───── DATA SUPPLIED ─────
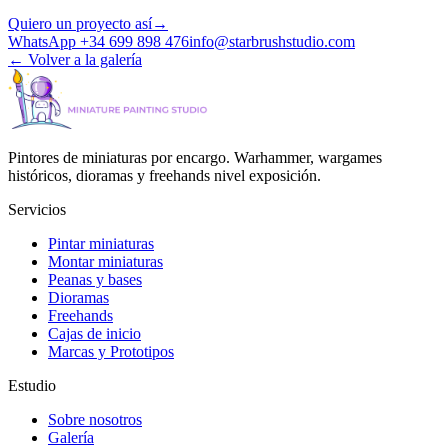
Quiero un proyecto así
→
WhatsApp +34 699 898 476
info@starbrushstudio.com
←
Volver a la galería
Pintores de miniaturas por encargo. Warhammer, wargames
históricos, dioramas y freehands nivel exposición.
Servicios
Pintar miniaturas
Montar miniaturas
Peanas y bases
Dioramas
Freehands
Cajas de inicio
Marcas y Prototipos
Estudio
Sobre nosotros
Galería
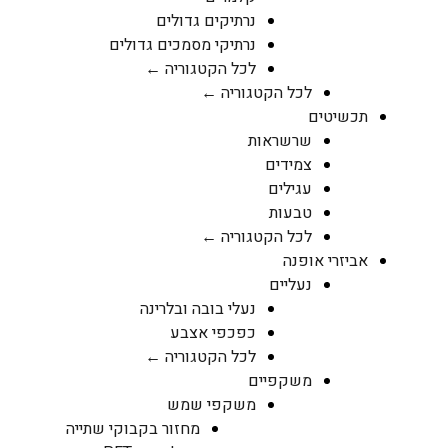
נרתיקים גדולים
נרתיקי מסמכים גדולים
לכל הקטגוריה ←
לכל הקטגוריה ←
תכשיטים
שרשראות
צמידים
עגילים
טבעות
לכל הקטגוריה ←
אביזרי אופנה
נעליים
נעלי בובה ובלרינה
כפכפי אצבע
לכל הקטגוריה ←
משקפיים
משקפי שמש
מחזור בקבוקי שתייה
─────
DESCRIPTION OF THE TASK: Give again, word for word, only the lines from the line containing "históricos, dioramas y" through the last line above, both included; leave the pictures out.

FINAL ANSWER:
históricos, dioramas y freehands nivel exposición.
Servicios
Pintar miniaturas
Montar miniaturas
Peanas y bases
Dioramas
Freehands
Cajas de inicio
Marcas y Prototipos
Estudio
Sobre nosotros
Galería
נרתיקים גדולים
נרתיקי מסמכים גדולים
לכל הקטגוריה ←
לכל הקטגוריה ←
תכשיטים
שרשראות
צמידים
עגילים
טבעות
לכל הקטגוריה ←
אביזרי אופנה
נעליים
נעלי בובה ובלרינה
כפכפי אצבע
לכל הקטגוריה ←
משקפיים
משקפי שמש
מחזור בקבוקי שתייה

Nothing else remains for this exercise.